▶ [Instructions to follow]
Under this line is a listing; return exactly the lines starting at the one with "A is for available" and running down to the one with "Have a question", and leave out its pictures.

▶ [Data for the task]
>>>
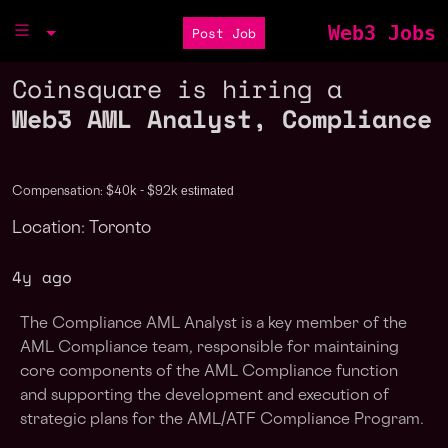
Web3 Jobs
Post Job
Coinsquare is hiring a
Web3 AML Analyst, Compliance
estimated
Compensation: $40k - $92k
Location: Toronto
4y ago
The Compliance AML Analyst is a key member of the
AML Compliance team, responsible for maintaining
core components of the AML Compliance function
and supporting the development and execution of
strategic plans for the AML/ATF Compliance Program.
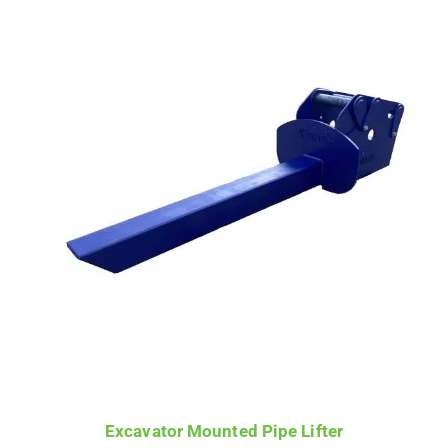
£725.00
through
£1,650.00
Excavator Mounted Pipe Lifter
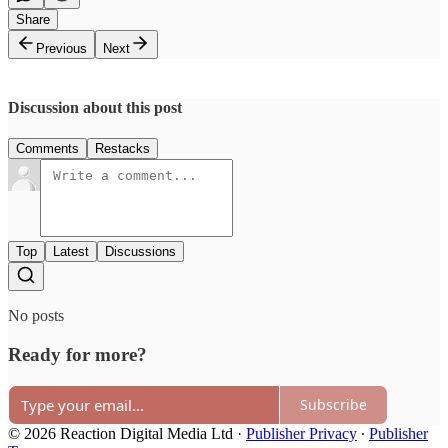
Share
Previous
Next
Discussion about this post
Comments
Restacks
Top
Latest
Discussions
No posts
Ready for more?
Subscribe
© 2026 Reaction Digital Media Ltd
·
Publisher Privacy
∙
Publisher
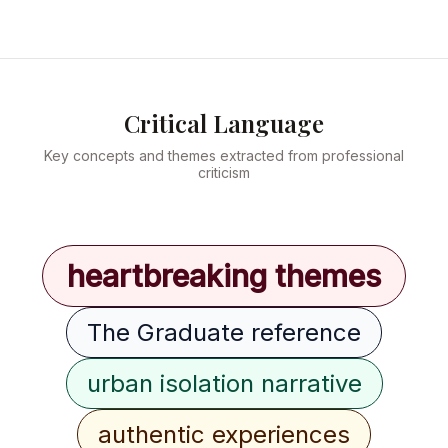
Critical Language
Key concepts and themes extracted from professional
criticism
heartbreaking themes
The Graduate reference
urban isolation narrative
authentic experiences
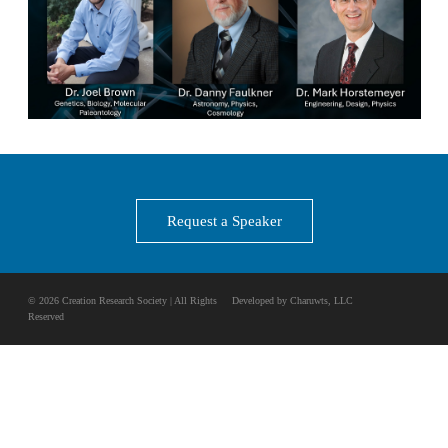
Request a Speaker
© 2026 Creation Research Society | All Rights
Developed by Charuwts, LLC
Reserved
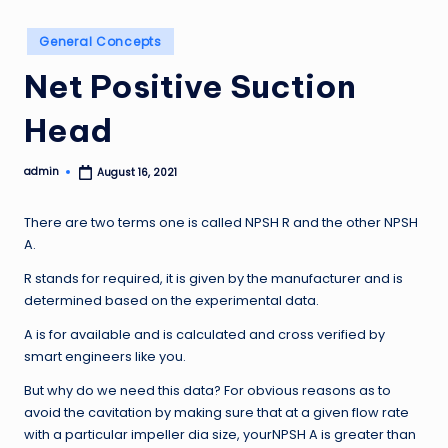
Posted
General Concepts
in
Net Positive Suction
Head
admin
August 16, 2021
Posted
by
There are two terms one is called NPSH R and the other NPSH
A.
R stands for required, it is given by the manufacturer and is
determined based on the experimental data.
A is for available and is calculated and cross verified by
smart engineers like you.
But why do we need this data? For obvious reasons as to
avoid the cavitation by making sure that at a given flow rate
with a particular impeller dia size, yourNPSH A is greater than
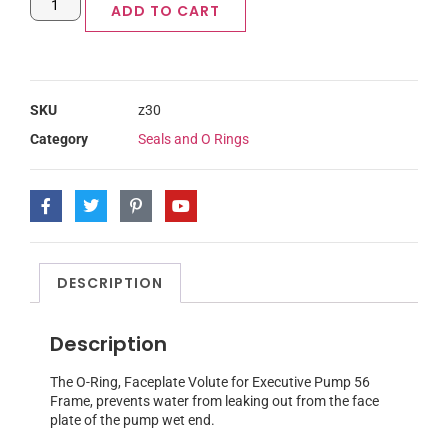
ADD TO CART
SKU
z30
Category
Seals and O Rings
DESCRIPTION
Description
The O-Ring, Faceplate Volute for Executive Pump 56
Frame, prevents water from leaking out from the face
plate of the pump wet end.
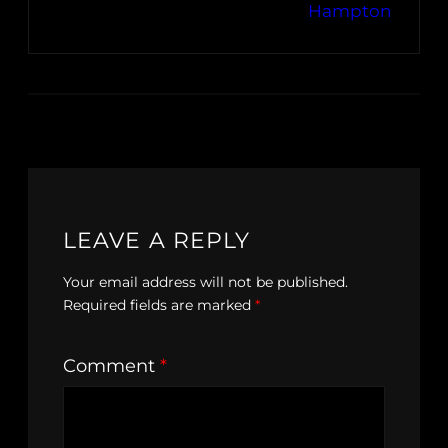
Hampton
LEAVE A REPLY
Your email address will not be published.
Required fields are marked
*
Comment
*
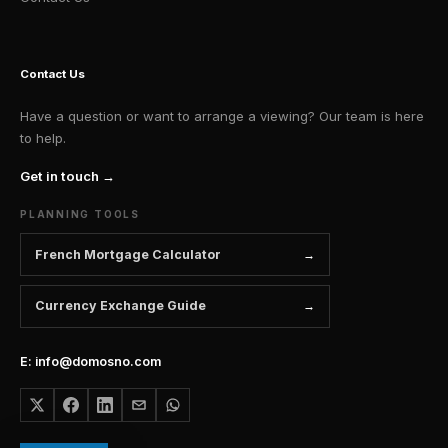
Contact Us
Have a question or want to arrange a viewing? Our team is here
to help.
Get in touch →
PLANNING TOOLS
French Mortgage Calculator
Currency Exchange Guide
E: info@domosno.com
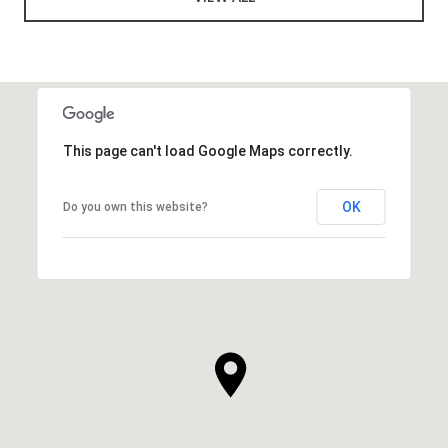
This page can't load Google Maps correctly.
OK
Do you own this website?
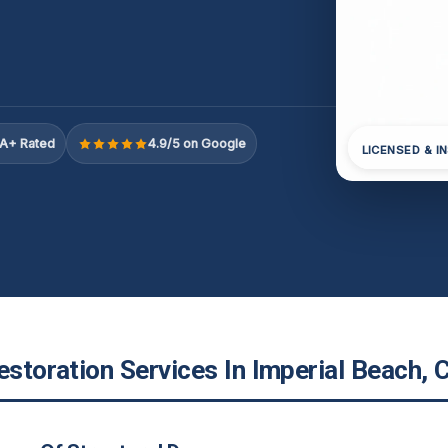
A+ Rated
4.9/5 on Google
LICENSED & I
estoration Services In Imperial Beach, 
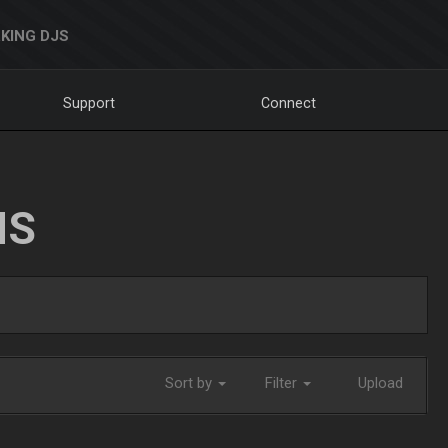
KING DJS
Support
Connect
NS
Sort by
Filter
Upload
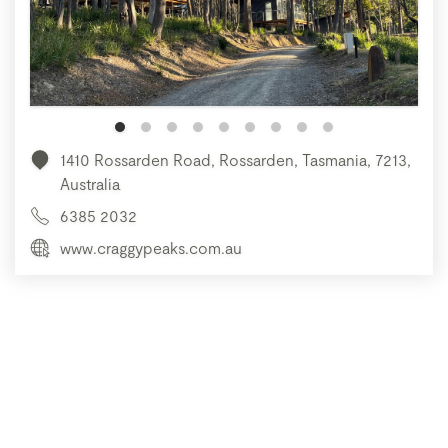
1410 Rossarden Road, Rossarden, Tasmania, 7213,
Australia
6385 2032
www.craggypeaks.com.au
<<<
▶ [Task answer]
A is for available and is calculated and cross verified by
smart engineers like you.
But why do we need this data? For obvious reasons as to
avoid the cavitation by making sure that at a given flow rate
with a particular impeller dia size, yourNPSH A is greater than
ADD TO CART
SKU
z30
Category
Seals and O Rings
DESCRIPTION
Description
The O-Ring, Faceplate Volute for Executive Pump 56
Frame, prevents water from leaking out from the face
plate of the pump wet end.
Hampton
LEAVE A REPLY
Your email address will not be published.
Required fields are marked
*
Comment
*
Contact Us
Have a question or want to arrange a viewing? Our team is here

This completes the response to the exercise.